### How to complete this task
Only lines holding the string "Glasgow" are wanted; copy each one from the material.

### Given records

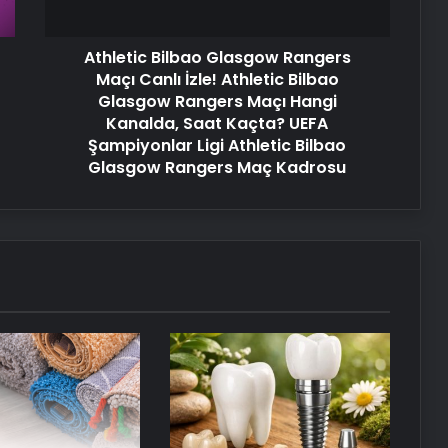
Athletic
Ankara rent a car
Bilbao
Athletic Bilbao Glasgow Rangers
Glasgow
Rangers
Maçı Canlı İzle! Athletic Bilbao
25 Yıllık Miras Davasında Gözler
Maçı
Glasgow Rangers Maçı Hangi
Temmuz Ayındaki Karar
Hangi
Kanalda, Saat Kaçta? UEFA
Duruşmasına Çevrildi
Kanalda,
Şampiyonlar Ligi Athletic Bilbao
Saat
Glasgow Rangers Maç Kadrosu
Robotik Üroloji Ankara
Kaçta?
UEFA
Şampiyonlar
Ligi
Ortopodoloji İle Diyabetik Ayak
Athletic
Yarası Tedavisi
Bilbao
Glasgow
Rangers
Maç
Kadrosu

### Solution below
Athletic Bilbao Glasgow Rangers
Glasgow
Glasgow Rangers Maçı Hangi
Glasgow Rangers Maç Kadrosu
Glasgow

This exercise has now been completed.